Kiddush Hashem, sanctifying God’s name, specifically before a gentile all too often is not even about the gentile at all. We use it to hold ourselves to proper conduct, the gentile being a stand-in for our own conscience. We’ll tell our children to be on their best behavior in a mall to make a Kiddush Hashem when it is really good behavior that we want and not the Kiddush Hashem itself.
The Talmud Yerushalmi (Bava Metzi’ah 2:5) impresses upon us that performing Kiddush Hashem is in fact imperative outweighing even the Halakhah. Many of our greatest Sages went to extreme lengths in order to sanctify God’s name before a gentile.
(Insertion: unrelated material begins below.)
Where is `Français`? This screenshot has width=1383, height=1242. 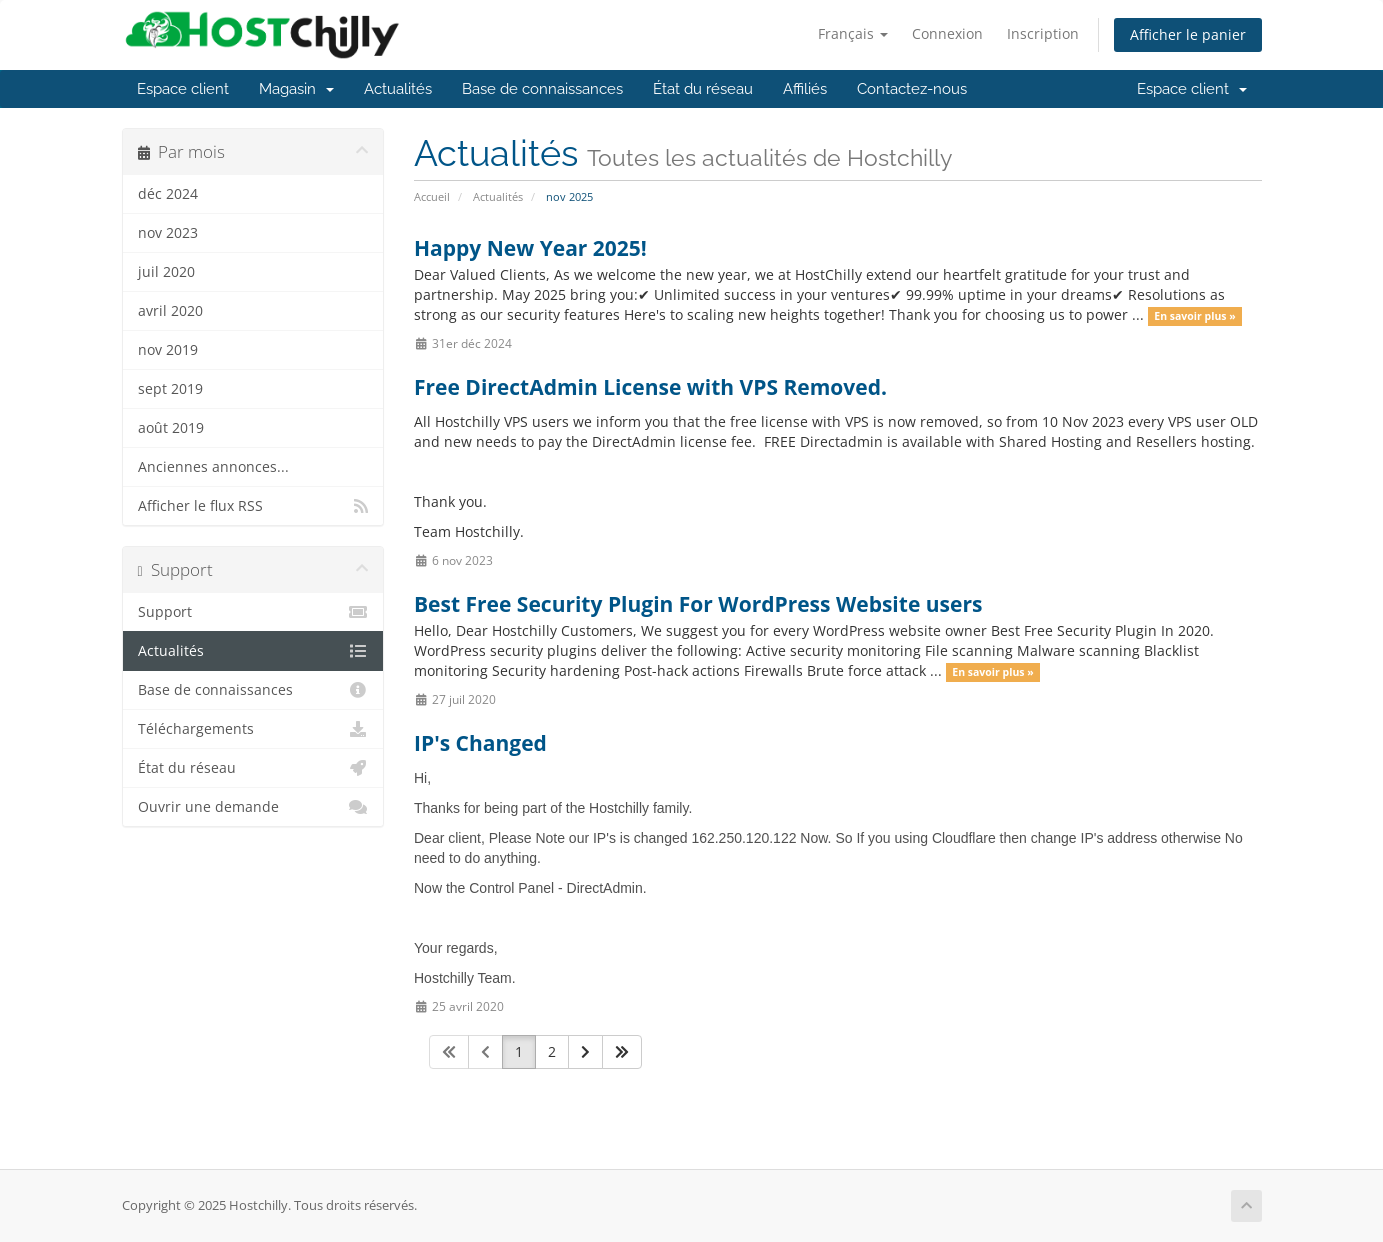
Français is located at coordinates (853, 33).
Rabbi Shimon Ben Shetach orders his students to return a jewel to a gentile even though by Jewish Law they were entitled to keep it. Let us add that the gentile was apparently an idol worshiper and a thief. But no gentile is too lowly or corrupt for the power of Kiddush Hashem to take effect. How important it was for Rabbi Shimon Ben Shetach to hear a gentile exclaim the great words “Blessed is the Merciful the God of the Jews”!
Even when dealing with an enemy such as the Romans or when the gentile exonerated the Jew — where moral and ethical argument could be made not to return the object, still our Rabbis were not deterred from making a Kiddush Hashem.
The Rabbis even risked their own lives for Kiddush Hashem. In their minds, Kiddush Hashem must be impactful, persistent and even heroic.
May we hear more gentiles proclaim the greatness of our Master!